Without the pictures, give the records again exactly as they appear.

**Page layout parsing data:**
◇ ◇ ◇ ◇

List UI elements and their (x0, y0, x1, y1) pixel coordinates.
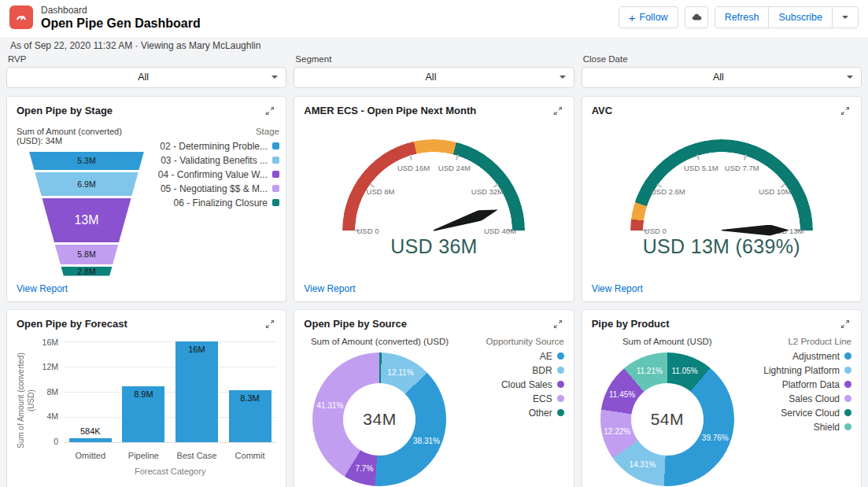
subscribe-button[interactable]: Subscribe (768, 6, 833, 28)
widget-pipe-by-product: Pipe by Product Sum of Amount (USD) 11.0… (582, 309, 862, 487)
donut-hole: 54M (631, 383, 704, 456)
legend-item: BDR (456, 365, 564, 376)
legend-label: 02 - Determining Proble... (160, 141, 268, 152)
funnel-segment[interactable]: 13M (29, 198, 144, 242)
legend-item: 02 - Determining Proble... (144, 141, 279, 152)
expand-icon[interactable] (264, 105, 276, 117)
bar-column: 8.9M (117, 341, 171, 442)
bar-value-label: 16M (188, 345, 205, 354)
legend-item: 03 - Validating Benefits ... (144, 155, 279, 166)
expand-icon[interactable] (264, 318, 276, 330)
widget-grid: Open Pipe by Stage Sum of Amount (conver… (0, 96, 868, 487)
legend-label: 06 - Finalizing Closure (174, 197, 268, 208)
gauge-tick-label: USD 10M (759, 187, 791, 196)
legend-swatch (844, 395, 851, 402)
bar-plot-area: 16M 12M 8M 4M 0 584K (37, 341, 276, 476)
funnel-segment[interactable]: 5.8M (29, 245, 144, 264)
source-legend: Opportunity Source AE BDR Cloud Sales EC… (456, 337, 564, 487)
legend-label: 03 - Validating Benefits ... (161, 155, 268, 166)
open-in-analytics-button[interactable] (685, 6, 708, 28)
chart-subtitle: Sum of Amount (converted) (USD) (304, 337, 455, 346)
gauge-tick-label: USD 5.1M (684, 163, 718, 172)
plot: 584K 8.9M 16M 8.3M (64, 341, 276, 442)
legend-label: 05 - Negotiating $$ & M... (161, 183, 268, 194)
close-date-filter-select[interactable]: All (582, 67, 862, 88)
donut-total: 34M (363, 410, 396, 429)
funnel-segment[interactable]: 6.9M (29, 172, 144, 196)
segment-value-label: 2.8M (77, 267, 95, 276)
legend-title: L2 Product Line (743, 337, 851, 346)
refresh-button[interactable]: Refresh (715, 6, 770, 28)
slice-percent-label: 7.7% (355, 464, 373, 473)
slice-percent-label: 14.31% (629, 460, 656, 469)
slice-percent-label: 39.76% (702, 434, 729, 442)
slice-percent-label: 11.05% (672, 367, 698, 375)
gauge-tick-label: USD 0 (645, 226, 667, 234)
slice-percent-label: 12.11% (387, 367, 413, 376)
legend-item: Shield (743, 422, 851, 433)
view-report-link[interactable]: View Report (592, 283, 643, 294)
legend-label: Adjustment (792, 351, 840, 362)
legend-swatch (272, 185, 279, 192)
widget-open-pipe-by-forecast: Open Pipe by Forecast Sum of Amount (con… (6, 309, 286, 487)
gauge-tick-label: USD 24M (438, 163, 471, 172)
bar[interactable] (175, 341, 218, 442)
chevron-down-icon (847, 76, 853, 79)
legend-item: Adjustment (743, 351, 851, 362)
dashboard-meta: As of Sep 22, 2020 11:32 AM · Viewing as… (0, 37, 868, 51)
gauge-arc (630, 139, 813, 302)
view-report-link[interactable]: View Report (17, 283, 68, 294)
donut-chart: 12.11%38.31%7.7%41.31% 34M (312, 352, 446, 486)
widget-title: Open Pipe by Forecast (17, 318, 127, 330)
legend-item: 04 - Confirming Value W... (144, 169, 279, 180)
legend-swatch (844, 381, 851, 388)
widget-open-pipe-by-stage: Open Pipe by Stage Sum of Amount (conver… (6, 96, 286, 302)
bar-chart: Sum of Amount (converted) (USD) 16M 12M … (17, 341, 276, 476)
x-tick-label: Commit (223, 451, 277, 460)
rvp-filter-select[interactable]: All (6, 67, 286, 88)
plus-icon: + (629, 12, 636, 24)
chart-subtitle: Sum of Amount (USD) (592, 337, 743, 346)
funnel-chart: 5.3M 6.9M 13M 5.8M 2.8M (29, 152, 144, 276)
gauge-tick-label: USD 2.6M (651, 187, 685, 196)
y-tick-label: 16M (37, 338, 58, 347)
gauge-tick-label: USD 16M (397, 163, 430, 172)
funnel-segment[interactable]: 5.3M (29, 152, 144, 170)
segment-value-label: 13M (74, 213, 98, 227)
segment-value-label: 5.3M (77, 156, 95, 165)
title-group: Dashboard Open Pipe Gen Dashboard (9, 5, 201, 31)
funnel-segment[interactable]: 2.8M (29, 267, 144, 276)
legend-label: Service Cloud (781, 408, 840, 419)
more-actions-button[interactable] (832, 6, 859, 28)
titles: Dashboard Open Pipe Gen Dashboard (41, 5, 201, 31)
widget-title: Open Pipe by Source (304, 318, 407, 330)
gauge-tick-label: USD 7.7M (725, 163, 759, 172)
view-report-link[interactable]: View Report (304, 283, 355, 294)
legend-swatch (557, 409, 564, 416)
gauge-tick-label: USD 40M (484, 226, 516, 234)
x-tick-label: Pipeline (117, 451, 171, 460)
widget-amer-ecs-open-pipe-gauge: AMER ECS - Open Pipe Next Month USD 0 US… (294, 96, 574, 302)
donut-total: 54M (651, 410, 684, 429)
legend-label: AE (540, 351, 552, 362)
legend-swatch (272, 199, 279, 206)
refresh-subscribe-group: Refresh Subscribe (715, 6, 859, 28)
expand-icon[interactable] (552, 105, 564, 117)
legend-swatch (557, 381, 564, 388)
widget-open-pipe-by-source: Open Pipe by Source Sum of Amount (conve… (294, 309, 574, 487)
funnel-area: Sum of Amount (converted) (USD): 34M 5.3… (17, 127, 276, 276)
x-axis-labels: Omitted Pipeline Best Case Commit (64, 451, 276, 460)
expand-icon[interactable] (839, 318, 851, 330)
gauge-chart[interactable]: USD 0 USD 2.6M USD 5.1M USD 7.7M USD 10M… (596, 120, 848, 238)
segment-filter-select[interactable]: All (294, 67, 574, 88)
follow-button[interactable]: + Follow (619, 6, 678, 28)
legend-swatch (272, 171, 279, 178)
expand-icon[interactable] (552, 318, 564, 330)
funnel-left: Sum of Amount (converted) (USD): 34M 5.3… (17, 127, 144, 276)
gauge-chart[interactable]: USD 0 USD 8M USD 16M USD 24M USD 32M USD… (308, 120, 560, 238)
filter-label: RVP (8, 54, 286, 64)
widget-title: Open Pipe by Stage (17, 105, 113, 116)
expand-icon[interactable] (839, 105, 851, 117)
bar[interactable] (69, 438, 112, 442)
donut-hole: 34M (343, 383, 416, 456)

◇ ◇ ◇ ◇

**Written answer:**
List UI elements and their (x0, y0, x1, y1) pixel coordinates.
subscribe-button[interactable]: Subscribe (768, 6, 833, 28)
widget-pipe-by-product: Pipe by Product Sum of Amount (USD) 11.0… (582, 309, 862, 487)
donut-hole: 54M (631, 383, 704, 456)
legend-item: BDR (456, 365, 564, 376)
legend-label: 02 - Determining Proble... (160, 141, 268, 152)
funnel-segment[interactable]: 13M (29, 198, 144, 242)
legend-item: 02 - Determining Proble... (144, 141, 279, 152)
expand-icon[interactable] (264, 105, 276, 117)
bar-column: 8.9M (117, 341, 171, 442)
bar-value-label: 16M (188, 345, 205, 354)
legend-item: 03 - Validating Benefits ... (144, 155, 279, 166)
expand-icon[interactable] (264, 318, 276, 330)
widget-grid: Open Pipe by Stage Sum of Amount (conver… (0, 96, 868, 487)
legend-label: 06 - Finalizing Closure (174, 197, 268, 208)
gauge-tick-label: USD 10M (759, 187, 791, 196)
legend-swatch (844, 395, 851, 402)
bar-plot-area: 16M 12M 8M 4M 0 584K (37, 341, 276, 476)
funnel-segment[interactable]: 5.8M (29, 245, 144, 264)
source-legend: Opportunity Source AE BDR Cloud Sales EC… (456, 337, 564, 487)
legend-label: 03 - Validating Benefits ... (161, 155, 268, 166)
open-in-analytics-button[interactable] (685, 6, 708, 28)
chart-subtitle: Sum of Amount (converted) (USD) (304, 337, 455, 346)
gauge-tick-label: USD 5.1M (684, 163, 718, 172)
plot: 584K 8.9M 16M 8.3M (64, 341, 276, 442)
legend-label: 05 - Negotiating $$ & M... (161, 183, 268, 194)
close-date-filter-select[interactable]: All (582, 67, 862, 88)
donut-total: 34M (363, 410, 396, 429)
funnel-segment[interactable]: 6.9M (29, 172, 144, 196)
segment-value-label: 2.8M (77, 267, 95, 276)
legend-title: L2 Product Line (743, 337, 851, 346)
refresh-button[interactable]: Refresh (715, 6, 770, 28)
slice-percent-label: 7.7% (355, 464, 373, 473)
slice-percent-label: 14.31% (629, 460, 656, 469)
slice-percent-label: 39.76% (702, 434, 729, 442)
slice-percent-label: 11.05% (672, 367, 698, 375)
gauge-tick-label: USD 0 (645, 226, 667, 234)
slice-percent-label: 12.11% (387, 367, 413, 376)
legend-item: Shield (743, 422, 851, 433)
view-report-link[interactable]: View Report (592, 283, 643, 294)
legend-label: Adjustment (792, 351, 840, 362)
legend-swatch (272, 185, 279, 192)
widget-open-pipe-by-forecast: Open Pipe by Forecast Sum of Amount (con… (6, 309, 286, 487)
gauge-tick-label: USD 24M (438, 163, 471, 172)
bar[interactable] (175, 341, 218, 442)
chevron-down-icon (847, 76, 853, 79)
legend-item: Adjustment (743, 351, 851, 362)
dashboard-meta: As of Sep 22, 2020 11:32 AM · Viewing as… (0, 37, 868, 51)
gauge-arc (630, 139, 813, 302)
view-report-link[interactable]: View Report (17, 283, 68, 294)
donut-chart: 12.11%38.31%7.7%41.31% 34M (312, 352, 446, 486)
widget-title: Open Pipe by Forecast (17, 318, 127, 330)
legend-item: 04 - Confirming Value W... (144, 169, 279, 180)
legend-swatch (844, 381, 851, 388)
widget-open-pipe-by-stage: Open Pipe by Stage Sum of Amount (conver… (6, 96, 286, 302)
bar-chart: Sum of Amount (converted) (USD) 16M 12M … (17, 341, 276, 476)
x-tick-label: Commit (223, 451, 277, 460)
rvp-filter-select[interactable]: All (6, 67, 286, 88)
plus-icon: + (629, 12, 636, 24)
chart-subtitle: Sum of Amount (USD) (592, 337, 743, 346)
funnel-chart: 5.3M 6.9M 13M 5.8M 2.8M (29, 152, 144, 276)
gauge-tick-label: USD 2.6M (651, 187, 685, 196)
y-tick-label: 16M (37, 338, 58, 347)
gauge-tick-label: USD 16M (397, 163, 430, 172)
funnel-segment[interactable]: 5.3M (29, 152, 144, 170)
segment-value-label: 13M (74, 213, 98, 227)
segment-value-label: 5.3M (77, 156, 95, 165)
title-group: Dashboard Open Pipe Gen Dashboard (9, 5, 201, 31)
funnel-segment[interactable]: 2.8M (29, 267, 144, 276)
legend-label: Service Cloud (781, 408, 840, 419)
more-actions-button[interactable] (832, 6, 859, 28)
titles: Dashboard Open Pipe Gen Dashboard (41, 5, 201, 31)
widget-title: Open Pipe by Source (304, 318, 407, 330)
gauge-tick-label: USD 7.7M (725, 163, 759, 172)
view-report-link[interactable]: View Report (304, 283, 355, 294)
legend-swatch (557, 409, 564, 416)
gauge-tick-label: USD 40M (484, 226, 516, 234)
x-tick-label: Pipeline (117, 451, 171, 460)
widget-amer-ecs-open-pipe-gauge: AMER ECS - Open Pipe Next Month USD 0 US… (294, 96, 574, 302)
donut-total: 54M (651, 410, 684, 429)
legend-label: AE (540, 351, 552, 362)
legend-swatch (272, 199, 279, 206)
refresh-subscribe-group: Refresh Subscribe (715, 6, 859, 28)
expand-icon[interactable] (552, 105, 564, 117)
legend-swatch (557, 381, 564, 388)
widget-open-pipe-by-source: Open Pipe by Source Sum of Amount (conve… (294, 309, 574, 487)
funnel-area: Sum of Amount (converted) (USD): 34M 5.3… (17, 127, 276, 276)
x-axis-labels: Omitted Pipeline Best Case Commit (64, 451, 276, 460)
expand-icon[interactable] (839, 318, 851, 330)
gauge-chart[interactable]: USD 0 USD 2.6M USD 5.1M USD 7.7M USD 10M… (596, 120, 848, 238)
segment-filter-select[interactable]: All (294, 67, 574, 88)
follow-button[interactable]: + Follow (619, 6, 678, 28)
legend-swatch (272, 171, 279, 178)
expand-icon[interactable] (552, 318, 564, 330)
funnel-left: Sum of Amount (converted) (USD): 34M 5.3… (17, 127, 144, 276)
gauge-chart[interactable]: USD 0 USD 8M USD 16M USD 24M USD 32M USD… (308, 120, 560, 238)
filter-label: RVP (8, 54, 286, 64)
widget-title: Open Pipe by Stage (17, 105, 113, 116)
expand-icon[interactable] (839, 105, 851, 117)
bar[interactable] (69, 438, 112, 442)
donut-hole: 34M (343, 383, 416, 456)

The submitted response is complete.